From the Georgian capital, the researcher Hans Gutbrod has produced a detailed report that, he claims, shows how this election concealed “a meticulously orchestrated assault on the country’s democracy”. Civil.ge has published a summary. For Gutbrod, a professor at Ilia Public University, “to achieve the result announced by the Central Electoral Commission, Georgian Dream’s strategy relied on a multi-pronged approach, exploiting a range of tactics to manipulate the outcome. Unprecedented levels of vote buying […] were coupled with widespread intimidation of voters, opposition party representatives and observers”, particularly in the provinces. In addition, the secrecy of the ballot box was violated through the use of semi-transparent ballot papers that did not guarantee confidentiality, and the practice of multiple voting was widespread. In short, he says, “there is sufficient evidence to conclude that the official results of the parliamentary elections do not reflect the will of the Georgian people”.

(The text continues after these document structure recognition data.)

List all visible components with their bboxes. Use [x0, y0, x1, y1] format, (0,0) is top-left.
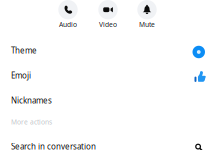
staticText: Audio [59, 20, 77, 29]
staticText: Search in conversation [11, 141, 96, 150]
button[interactable]: Mute [0, 0, 218, 32]
button[interactable]: Emoji [0, 63, 218, 88]
staticText: Nicknames [11, 95, 52, 106]
button[interactable]: Video [0, 0, 218, 32]
button[interactable]: Audio [0, 0, 218, 32]
button[interactable]: Nicknames [0, 88, 218, 113]
staticText: Mute [139, 20, 155, 29]
staticText: Theme [11, 45, 37, 56]
staticText: More actions [11, 118, 52, 126]
staticText: Video [99, 20, 117, 29]
button[interactable]: Search in conversation [0, 134, 218, 150]
staticText: Emoji [11, 70, 31, 81]
button[interactable]: Theme [0, 38, 218, 63]
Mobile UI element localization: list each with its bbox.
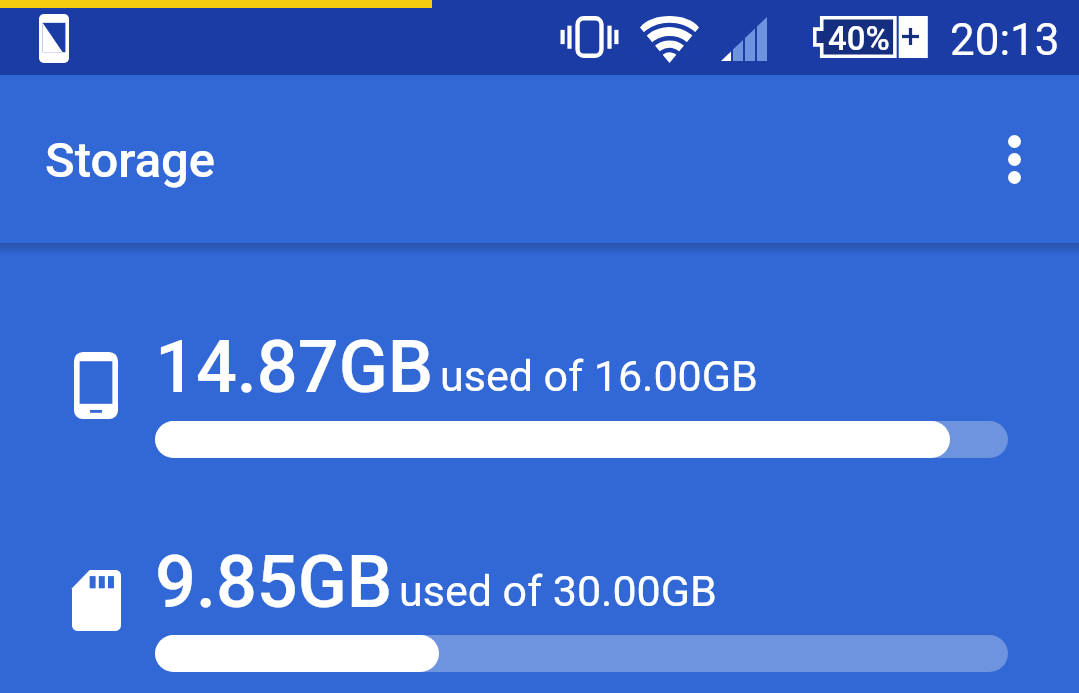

From the columns of The Guardian, the Georgian journalist Natalia Antelava, cofounder of the outlet Coda Story, observes for her part that the claimed victory of Georgia’s pro-Russian government is part of a global slide for liberal democracy:
“The election results may defy both logic and hope for many Georgians, but they align disturbingly well with the broader trajectory of the world. Over the past decade, the interplay of oligarchic alliances, disinformation, abuse of technology and selective violence has eaten away at the foundations of all societies. The losers are not just the Georgian opposition and its supporters, but everyone who believes in the value of freedom. The real winners are not Georgian politicians, or even the oligarch [Bidzina Ivanishvili] who pulls their strings, but anyone who puts money and power above common values. In the case of Georgia, the biggest winner is the Kremlin, which has just won a battle in its global war against liberal democracy. The Georgian opposition is unlikely to succeed unless it gets focused attention from Europe and the United States. But with the tragedy that has enveloped the Middle East, the drama of the US elections and the urgency of the increasingly unsustainable war in Ukraine, events in Georgia will struggle to compete for attention.”